Mikko Sumusalo (born 12 March 1990), is a Finnish professional football defender who plays for IFK Mariehamn and the Finnish national team. Sumusalo was born in Porvoo, Finland. Sumusalo began his senior club career playing for Klubi-04, before making his league debut for HJK at age 19 in 2009. He can play either leftback or wingback.
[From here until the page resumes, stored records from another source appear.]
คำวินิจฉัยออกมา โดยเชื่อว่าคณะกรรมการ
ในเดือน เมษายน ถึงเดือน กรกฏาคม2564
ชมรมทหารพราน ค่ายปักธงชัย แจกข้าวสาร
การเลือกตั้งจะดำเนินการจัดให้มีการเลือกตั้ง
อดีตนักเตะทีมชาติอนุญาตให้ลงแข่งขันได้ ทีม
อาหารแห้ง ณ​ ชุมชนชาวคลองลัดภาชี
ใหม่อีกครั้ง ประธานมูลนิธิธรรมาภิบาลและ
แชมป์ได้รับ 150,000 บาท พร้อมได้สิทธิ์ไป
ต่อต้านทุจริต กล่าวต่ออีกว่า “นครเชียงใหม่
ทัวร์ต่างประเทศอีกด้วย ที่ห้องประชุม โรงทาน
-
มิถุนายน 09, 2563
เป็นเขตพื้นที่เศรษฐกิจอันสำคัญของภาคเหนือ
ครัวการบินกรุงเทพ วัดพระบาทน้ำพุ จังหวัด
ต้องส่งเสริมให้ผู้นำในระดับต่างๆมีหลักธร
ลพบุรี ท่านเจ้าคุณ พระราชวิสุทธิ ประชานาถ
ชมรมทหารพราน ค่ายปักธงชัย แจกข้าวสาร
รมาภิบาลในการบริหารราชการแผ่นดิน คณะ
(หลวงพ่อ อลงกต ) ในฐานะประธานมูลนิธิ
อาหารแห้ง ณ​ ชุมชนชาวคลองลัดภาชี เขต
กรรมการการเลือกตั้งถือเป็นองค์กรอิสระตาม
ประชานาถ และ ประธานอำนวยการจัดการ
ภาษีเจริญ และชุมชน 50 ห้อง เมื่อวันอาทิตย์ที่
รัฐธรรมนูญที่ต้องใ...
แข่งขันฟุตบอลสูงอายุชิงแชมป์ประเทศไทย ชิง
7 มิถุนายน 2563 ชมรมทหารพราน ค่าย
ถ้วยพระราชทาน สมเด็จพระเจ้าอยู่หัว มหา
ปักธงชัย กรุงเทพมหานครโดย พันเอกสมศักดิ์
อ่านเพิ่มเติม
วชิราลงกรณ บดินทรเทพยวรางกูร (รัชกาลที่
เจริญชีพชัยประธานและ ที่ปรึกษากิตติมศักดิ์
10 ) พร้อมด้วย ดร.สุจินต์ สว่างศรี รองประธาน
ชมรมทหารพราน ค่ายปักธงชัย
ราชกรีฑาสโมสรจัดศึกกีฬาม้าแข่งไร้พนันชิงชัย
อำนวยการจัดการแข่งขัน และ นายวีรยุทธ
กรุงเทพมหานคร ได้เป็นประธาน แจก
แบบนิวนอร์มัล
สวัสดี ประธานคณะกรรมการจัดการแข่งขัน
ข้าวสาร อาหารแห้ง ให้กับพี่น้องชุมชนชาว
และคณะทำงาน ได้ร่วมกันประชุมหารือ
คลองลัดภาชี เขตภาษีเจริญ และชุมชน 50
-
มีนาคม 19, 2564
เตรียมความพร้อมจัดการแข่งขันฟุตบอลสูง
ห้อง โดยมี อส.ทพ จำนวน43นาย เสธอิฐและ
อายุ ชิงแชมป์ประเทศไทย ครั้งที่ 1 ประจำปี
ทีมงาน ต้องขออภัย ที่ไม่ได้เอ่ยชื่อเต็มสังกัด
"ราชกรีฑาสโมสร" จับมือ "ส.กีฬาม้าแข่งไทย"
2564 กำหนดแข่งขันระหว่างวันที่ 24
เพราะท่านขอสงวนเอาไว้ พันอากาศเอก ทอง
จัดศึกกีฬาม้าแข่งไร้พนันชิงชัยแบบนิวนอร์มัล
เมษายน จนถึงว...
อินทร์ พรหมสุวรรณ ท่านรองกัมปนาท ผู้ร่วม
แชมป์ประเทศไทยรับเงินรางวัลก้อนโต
Sumusalo made his international debut for Finland in January 2012, at the age of 21.

Club career

HJK Helsinki
After starting his footballing career at his local FC Futura, the nine-year-old defender moved to HJK in 1999. After coming through the junior levels and the reserves, Sumusalo made his first division debut on 25 May 2009 against FC Lahti. Since then he made a total of 25 league appearances and some appearances in both Champions League qualifiers and Europa League qualifiers for HJK.

RB Leipzig
In January 2014, after the expiration of his contract with HJK, Sumusalo moved to Germany and joined 3. Liga side RB Leipzig signing until 2016. However, also due injuries, Sumusalo wasn't able to establish himself, earning only two caps until the end of the 2013−14 season. This situation lasted also for the first leg of the following campaign, especially since Leipzig had been promoted to the 2. Bundesliga and signed several high acclaimed players. To gain match practice, he was therefore loaned to 3. Liga club Hansa Rostock until the end of the 2014−15 season.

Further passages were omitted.